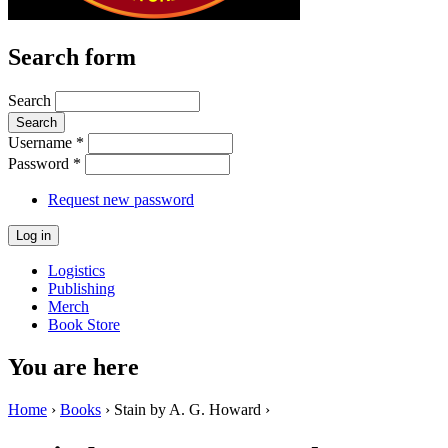
Search form
Search
Username
*
Password
*
Request new password
Logistics
Publishing
Merch
Book Store
You are here
Home
›
Books
› Stain by A. G. Howard ›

::::::::

■ GOAL OF THE EXERCISE ■
What is needed is a verbatim copy of every entry, with the pictures omitted.

■ ANSWER BOX ■
Search form
Search
Username
*
Password
*
Request new password
Logistics
Publishing
Merch
Book Store
You are here
Home
›
Books
› Stain by A. G. Howard ›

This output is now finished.